- Left to right: Hina Altaf, Ahsan Khan, Ushna Shah
- بندھے اِک ڈور سے
- Written by: Faiza Iftikhar
- Directed by: Ali Faizan
- Starring: Ahsan Khan; Ushna Shah; Hina Altaf;
- Country of origin: Pakistan
- Original language: Urdu
- No. of episodes: 37

Production
- Producers: Abdullah Kadwani Asad Qureshi
- Camera setup: Multi-camera setup
- Production company: 7th Sky Entertainment

Original release
- Network: Geo Entertainment
- Release: 25 June 2020 – 7 January 2021

= Bandhay Aik Dor Say =

2020 Pakistani romantic television series

Bandhay Aik Dor Say (also transliterated as Bandhay Ek Dour Se) () is a 2020 Pakistani romantic drama television series produced by Abdullah Kadwani and Asad Qureshi under 7th Sky Entertainment. It is directed by Ali Faizan and written by Faiza Iftikhar. It features Ahsan Khan, Ushna Shah, and Hina Altaf. It is available to watch digitally on YouTube and in some countries on VIU App.

== Plot ==
Maheen and Umar are cousins living in the same neighbourhood. Roshini is Maheen's neighbour, who is a very clever and manipulative girl. Umar and Roshini are interested in each other. Umar comes to Maheen's house every day to meet Roshini at the terrace, without anyone knowing except Maheen. Knowing that Umar and Roshini love each other, Maheen wishes the best for them. Maheen's wedding is fixed, which is upcoming in a few days.

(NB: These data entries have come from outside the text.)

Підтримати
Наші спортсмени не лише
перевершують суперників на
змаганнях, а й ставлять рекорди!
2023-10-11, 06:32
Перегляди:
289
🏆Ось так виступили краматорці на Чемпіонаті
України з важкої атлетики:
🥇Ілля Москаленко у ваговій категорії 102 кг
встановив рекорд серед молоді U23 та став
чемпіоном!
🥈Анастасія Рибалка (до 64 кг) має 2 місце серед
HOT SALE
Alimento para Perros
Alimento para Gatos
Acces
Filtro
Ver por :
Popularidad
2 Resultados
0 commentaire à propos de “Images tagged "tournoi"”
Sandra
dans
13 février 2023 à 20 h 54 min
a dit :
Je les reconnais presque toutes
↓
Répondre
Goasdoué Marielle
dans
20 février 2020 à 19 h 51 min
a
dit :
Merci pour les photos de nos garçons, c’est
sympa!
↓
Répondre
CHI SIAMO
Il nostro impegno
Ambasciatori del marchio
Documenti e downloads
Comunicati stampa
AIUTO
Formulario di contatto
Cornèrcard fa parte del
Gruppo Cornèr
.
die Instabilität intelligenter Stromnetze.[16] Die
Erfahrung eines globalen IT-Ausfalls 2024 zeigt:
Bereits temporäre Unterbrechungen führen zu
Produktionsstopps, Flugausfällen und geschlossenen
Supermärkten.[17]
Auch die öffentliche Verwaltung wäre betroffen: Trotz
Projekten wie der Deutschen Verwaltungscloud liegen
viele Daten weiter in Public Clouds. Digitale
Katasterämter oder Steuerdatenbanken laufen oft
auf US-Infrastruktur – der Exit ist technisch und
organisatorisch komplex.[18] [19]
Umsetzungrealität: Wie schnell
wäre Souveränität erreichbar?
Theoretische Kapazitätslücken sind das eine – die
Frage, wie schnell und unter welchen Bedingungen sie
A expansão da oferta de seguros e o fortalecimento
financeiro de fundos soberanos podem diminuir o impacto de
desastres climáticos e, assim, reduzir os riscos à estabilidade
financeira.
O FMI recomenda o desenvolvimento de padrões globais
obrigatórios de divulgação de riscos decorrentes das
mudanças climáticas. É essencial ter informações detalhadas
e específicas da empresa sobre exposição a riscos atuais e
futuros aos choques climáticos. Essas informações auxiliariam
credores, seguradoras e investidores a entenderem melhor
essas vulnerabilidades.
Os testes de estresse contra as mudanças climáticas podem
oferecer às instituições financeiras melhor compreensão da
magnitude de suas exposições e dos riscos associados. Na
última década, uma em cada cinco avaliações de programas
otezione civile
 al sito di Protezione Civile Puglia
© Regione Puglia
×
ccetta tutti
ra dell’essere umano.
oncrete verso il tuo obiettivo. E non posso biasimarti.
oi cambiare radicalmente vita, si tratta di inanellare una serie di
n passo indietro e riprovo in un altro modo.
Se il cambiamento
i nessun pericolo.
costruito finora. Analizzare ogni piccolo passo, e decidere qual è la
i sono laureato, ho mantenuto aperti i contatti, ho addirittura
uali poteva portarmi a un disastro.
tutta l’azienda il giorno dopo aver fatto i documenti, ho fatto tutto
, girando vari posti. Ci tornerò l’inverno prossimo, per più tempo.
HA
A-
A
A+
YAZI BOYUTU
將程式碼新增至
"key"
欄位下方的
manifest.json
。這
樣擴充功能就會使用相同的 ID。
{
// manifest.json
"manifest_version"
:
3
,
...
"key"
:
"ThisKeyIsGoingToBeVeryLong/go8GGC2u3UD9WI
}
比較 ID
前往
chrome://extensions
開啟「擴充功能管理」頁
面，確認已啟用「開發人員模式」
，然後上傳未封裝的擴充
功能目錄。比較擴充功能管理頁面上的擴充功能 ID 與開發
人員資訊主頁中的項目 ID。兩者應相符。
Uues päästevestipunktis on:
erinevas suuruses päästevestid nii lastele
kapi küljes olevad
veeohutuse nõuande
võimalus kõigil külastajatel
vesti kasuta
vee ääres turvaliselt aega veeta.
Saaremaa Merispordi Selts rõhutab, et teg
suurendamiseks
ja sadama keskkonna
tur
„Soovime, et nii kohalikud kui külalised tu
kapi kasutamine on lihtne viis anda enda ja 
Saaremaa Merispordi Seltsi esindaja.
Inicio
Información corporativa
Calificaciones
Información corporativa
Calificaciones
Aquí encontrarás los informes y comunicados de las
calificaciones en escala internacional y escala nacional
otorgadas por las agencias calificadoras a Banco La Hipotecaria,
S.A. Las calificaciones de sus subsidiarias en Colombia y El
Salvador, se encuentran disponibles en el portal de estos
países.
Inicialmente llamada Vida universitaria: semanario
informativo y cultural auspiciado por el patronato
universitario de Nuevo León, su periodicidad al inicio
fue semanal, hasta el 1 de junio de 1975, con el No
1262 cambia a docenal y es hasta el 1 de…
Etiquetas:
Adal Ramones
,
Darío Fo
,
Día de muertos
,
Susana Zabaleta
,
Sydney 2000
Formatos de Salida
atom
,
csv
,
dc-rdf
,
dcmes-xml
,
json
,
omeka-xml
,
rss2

Some last-minute demand from the groom’s family lead to Maheen’s wedding being called off. To avoid humiliation, Maheen’s relatives then decide to marry her off to her cousin Umar. Maheen remains unaware of the change of plans until the last hour, while Umar, too, gives in to his family’s pressure. In their family's opinion, there couldn’t have been a better choice, especially after mistaking their friendship for love.

What no one else knew of is Umar’s feelings for Maheen’s neighbour Roshni. Although Umar only remembered the promise he had made to Roshni, Maheen knew more than that. She tries to tell Umar how his ladylove is already considering her other options, but he rubbishes it away.

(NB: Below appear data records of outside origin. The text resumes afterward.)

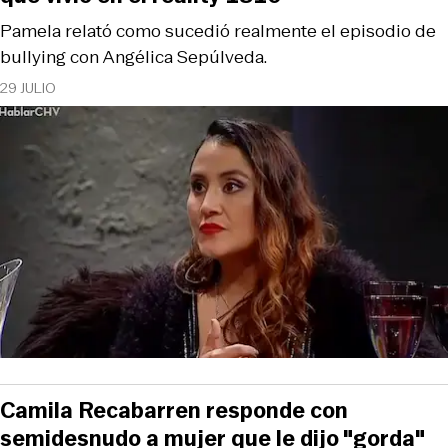
Pamela relató como sucedió realmente el episodio de
bullying con Angélica Sepúlveda.
29 JULIO
Camila Recabarren responde con
semidesnudo a mujer que le dijo "gorda"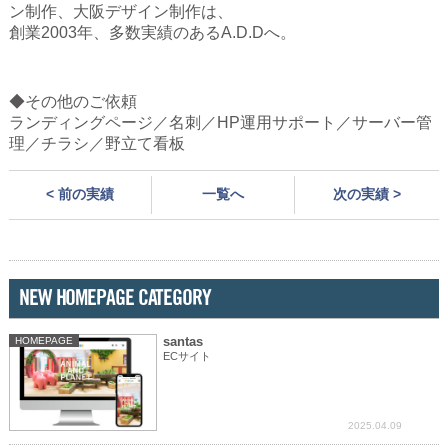
ン制作、大阪デザイン制作は、
創業2003年、多数実績のあるA.D.Dへ。
◆その他のご依頼
ランディングページ／名刺／HP運用サポート／サーバー管
理／チラシ／野立て看板
< 前の実績
一覧へ
次の実績 >
NEW HOMEPAGE CATEGORY
santas
HOMEPAGE
ECサイト
2025.04.09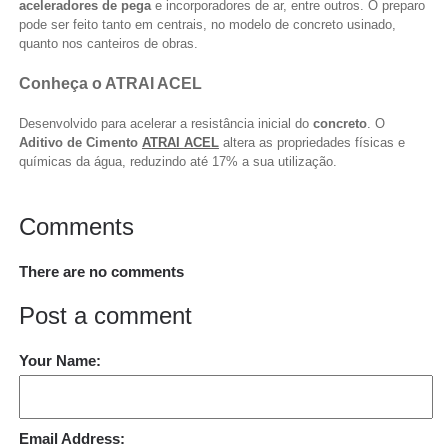
aceleradores de pega
e incorporadores de ar, entre outros. O preparo
pode ser feito tanto em centrais, no modelo de concreto usinado,
quanto nos canteiros de obras.
Conheça o ATRAI ACEL
Desenvolvido para acelerar a resistância inicial do
concreto
. O
Aditivo de Cimento
ATRAI ACEL
altera as propriedades físicas e
químicas da água, reduzindo até 17% a sua utilização.
Comments
There are no comments
Post a comment
Your Name:
Email Address: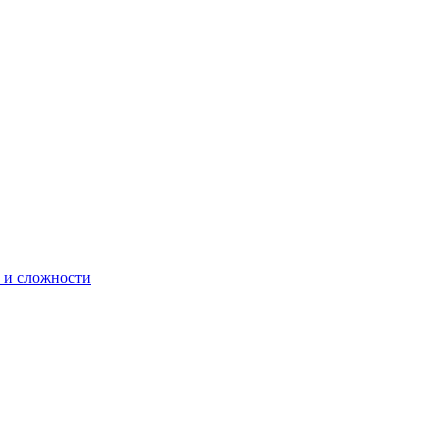
 и сложности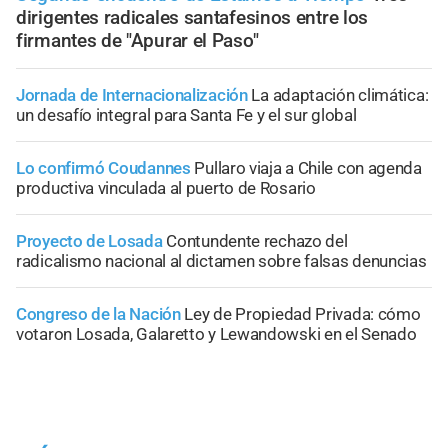
dirigentes radicales santafesinos entre los
firmantes de "Apurar el Paso"
Jornada de Internacionalización
La adaptación climática:
un desafío integral para Santa Fe y el sur global
Lo confirmó Coudannes
Pullaro viaja a Chile con agenda
productiva vinculada al puerto de Rosario
Proyecto de Losada
Contundente rechazo del
radicalismo nacional al dictamen sobre falsas denuncias
Congreso de la Nación
Ley de Propiedad Privada: cómo
votaron Losada, Galaretto y Lewandowski en el Senado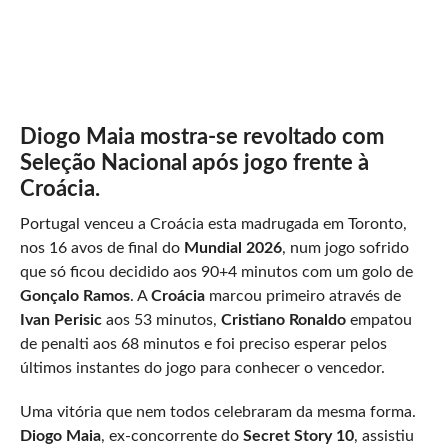
Diogo Maia mostra-se revoltado com
Seleção Nacional após jogo frente à
Croácia.
Portugal venceu a Croácia esta madrugada em Toronto,
nos 16 avos de final do
Mundial 2026
, num jogo sofrido
que só ficou decidido aos 90+4 minutos com um golo de
Gonçalo Ramos
. A
Croácia
marcou primeiro através de
Ivan Perisic
aos 53 minutos,
Cristiano Ronaldo
empatou
de penalti aos 68 minutos e foi preciso esperar pelos
últimos instantes do jogo para conhecer o vencedor.
Uma vitória que nem todos celebraram da mesma forma.
Diogo Maia
, ex-concorrente do
Secret Story 10
, assistiu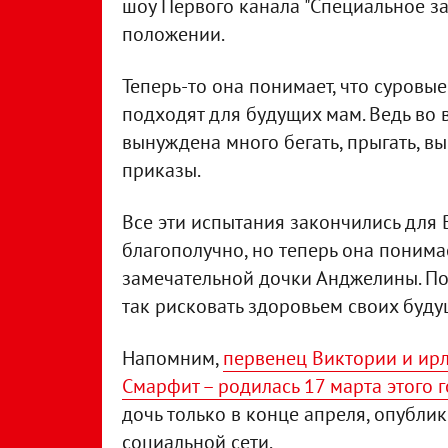
шоу Первого канала "Специальное за
положении.
Теперь-то она понимает, что суровы
подходят для будущих мам. Ведь во 
вынуждена много бегать, прыгать, в
приказы.
Все эти испытания закончились для 
благополучно, но теперь она понимае
замечательной дочки Анджелины. По
так рисковать здоровьем своих буду
Напомним,
первенец Виктории и ир
Смарфит – родилась 17 марта этого 
дочь только в конце апреля, опубли
социальной сети.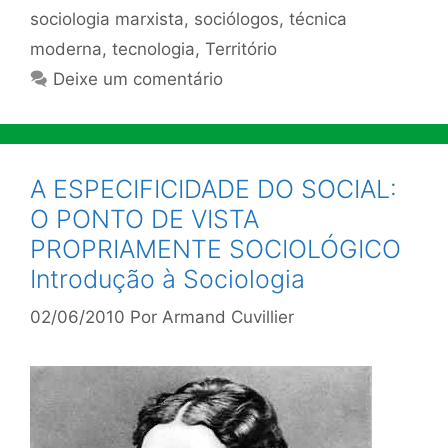
sociologia marxista
,
sociólogos
,
técnica
moderna
,
tecnologia
,
Território
Deixe um comentário
A ESPECIFICIDADE DO SOCIAL:
O PONTO DE VISTA
PROPRIAMENTE SOCIOLÓGICO
Introdução à Sociologia
02/06/2010
Por
Armand Cuvillier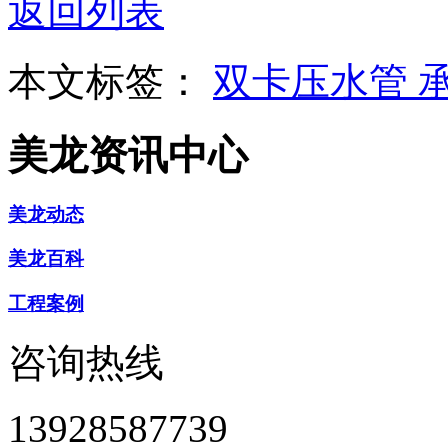
返回列表
本文标签：
双卡压水管
美龙资讯中心
美龙动态
美龙百科
工程案例
咨询热线
13928587739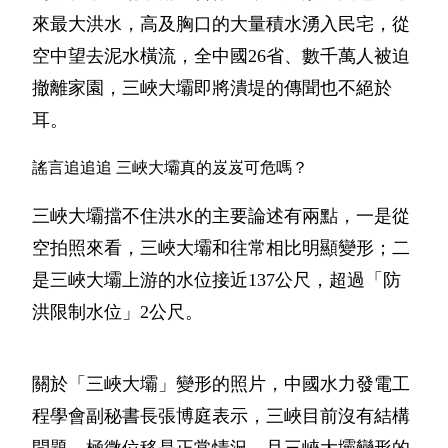
來最大洪水，高及胸口的大量積水湧入民宅，從
空中望去泥水橫流，全中國26省、數千萬人被迫
撤離家園，三峽大壩即將潰堤的傳聞也不絕於
耳。
謠言追追追 三峽大壩真的岌岌可危嗎？
三峽大壩擋不住洪水的主要論述有兩點，一是從
空拍照來看，三峽大壩和往常相比明顯變形；二
是三峽大壩上游的水位接近137公尺，超過「防
洪限制水位」2公尺。
關於「三峽大壩」變形的照片，中國水力發電工
程學會副秘書長張博庭表示，三峽目前沒有結構
問題，極微位移是正常情況，且三峽大壩變形的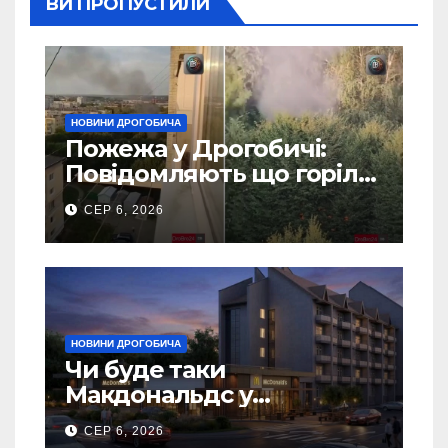
ВИ ПРОПУСТИЛИ
НОВИНИ ДРОГОБИЧА
Пожежа у Дрогобичі:
Повідомляють що горіло
5 гаражів (Відео)
СЕР 6, 2026
НОВИНИ ДРОГОБИЧА
Чи буде таки
Макдональдс у
Дрогобичі? (Фото)
СЕР 6, 2026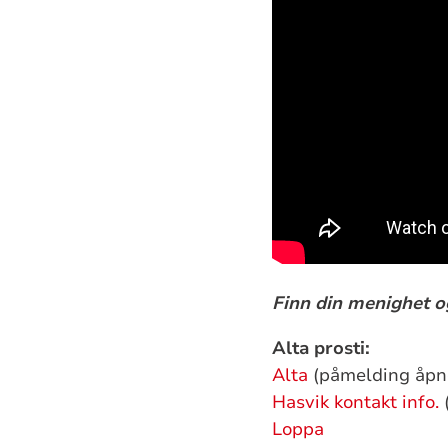
Finn din menighet o
Alta prosti
:
Alta
(påmelding åpne
Hasvik
kontakt info.
(
Loppa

Roshni finds her way back into Umar’s life almost immediately after getting rejected by another man. Maheen also gives up on her marriage and makes efforts to bring matters in Umar’s favour. Umar’s definition of love changes and he begins to question why Maheen is paving the way for his second marriage. However, it’s not easy for him to free himself from an extramarital affair with a person as manipulative as Roshni.

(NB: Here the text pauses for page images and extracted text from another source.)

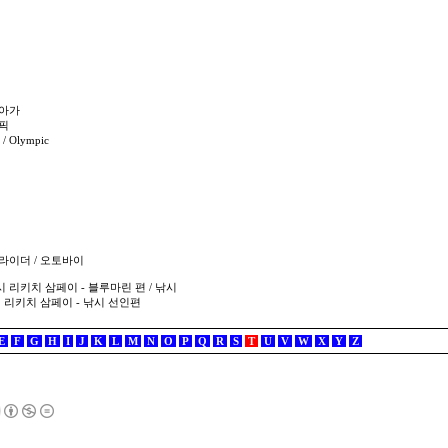
드루아가
림픽
/ Olympic
릭스 라이더 / 오토바이
en / 낚시 리키치 삼페이 - 블루마린 편 / 낚시
n / 낚시 리키치 삼페이 - 낚시 선인편
E
F
G
H
I
J
K
L
M
N
O
P
Q
R
S
T
U
V
W
X
Y
Z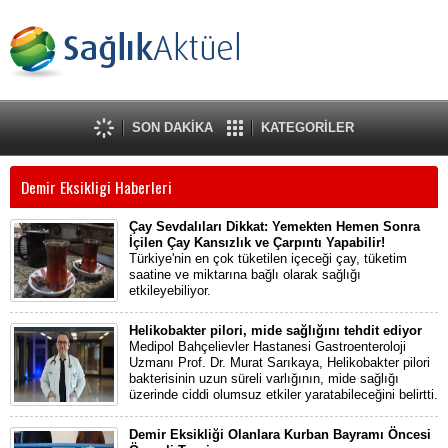
SON DAKİKA
KATEGORİLER
Demir Eksikligi Haberleri
Çay Sevdalıları Dikkat: Yemekten Hemen Sonra
İçilen Çay Kansızlık ve Çarpıntı Yapabilir!
Türkiye'nin en çok tüketilen içeceği çay, tüketim
saatine ve miktarına bağlı olarak sağlığı
etkileyebiliyor.
Helikobakter pilori, mide sağlığını tehdit ediyor
Medipol Bahçelievler Hastanesi Gastroenteroloji
Uzmanı Prof. Dr. Murat Sarıkaya, Helikobakter pilori
bakterisinin uzun süreli varlığının, mide sağlığı
üzerinde ciddi olumsuz etkiler yaratabileceğini belirtti.
Demir Eksikliği Olanlara Kurban Bayramı Öncesi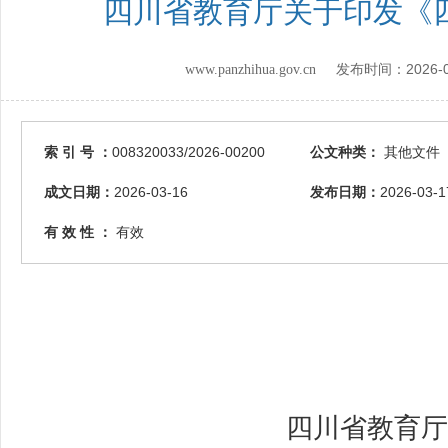
四川省教育厅关于印发《
2026-
www.panzhihua.gov.cn 发布时间：
索 引 号 ：
008320033/2026-00200
公文种类：
其他文件
成文日期：
2026-03-16
发布日期：
2026-03-1
有 效 性 ：
有效
四川省教育厅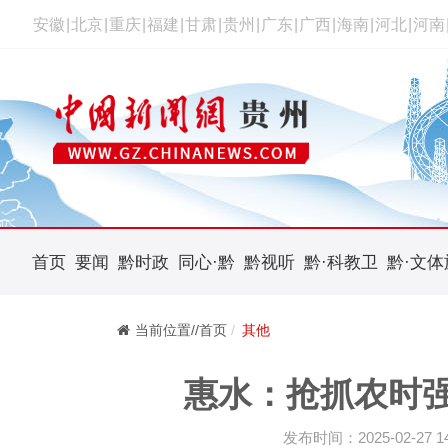
安徽
|
北京
|
重庆
|
福建
|
甘肃
|
贵州
|
广东
|
广西
|
海南
|
河北
|
河南
首页
要闻
黔时政
同心·黔
黔视听
黔·科教卫
黔·文体
当前位置//首页
其他
惠水：抢抓农时强
发布时间：2025-02-27 14:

Umar calls Roshini, but she misbehaves with him and insults his family on the phone. Roshini goes to Maheen's house where Roshini questions Maheen's friendship and they both get into an argument. Umar arrives there and listens to Roshini secretly. All of Roshini's evil plans are revealed to Umar.

Umar confronts Roshini and tells her that there is no place for her in his heart. For the first time he addresses Maheen as his wife in front of Roshini. Roshini gets furious and attacks Maheen. Umar pushes her off but, Roshini then gets into an argument with Umar. Umar shouts at her and leaves with Maheen. The story ends with Roshini being all alone and furious while, Umar and Maheen happily live together.

== Cast ==
- Ahsan Khan as Umar, Maheen's husband
- Ushna Shah as Maheen, Umar's cousin, and later wife, and Roshni's friend
- Hina Altaf as Roshni, Umar's love interest
- Noor ul Hassan as Fareed, Umar's father
- Saba Hameed as Zakia, Maheen's mother
- Saba Faisal as Razia, Umar's mother
- Samina Ahmad as Umar and Maheen's grandmother
- Kamran Jilani as Mansoor, Umar's brother
- Madiha Rizvi as Najiya, Umar's sister-in-law
- Saima Qureshi as Zubeida, Roshni's mother
- Ali Rizvi as Munas, Maheen's brother
- Zohreh Amir as Fazila / Munas's fiance
- Birjees Farooqui as Jahangir's wife
- Seemi Pasha as Shaista (guest appearance)
- Adeel Chaudhary as Nabeel (guest appearance)

==Production==
===Broadcast===
The serial was slated to broadcast on Geo Entertainment starting 25 June 2020, at 8:00 PM on Thursday nights, replacing Kahin Deep Jaley. However, after the end of Deewangi, the serial started airing on Wednesday and Thursday nights at 8:00 PM. In July 2021, serial was also aired on Geo Kahani.

==Awards and nominations==
- Hina Altaf won "Best Supporting Actress (female)" at PISA 2021.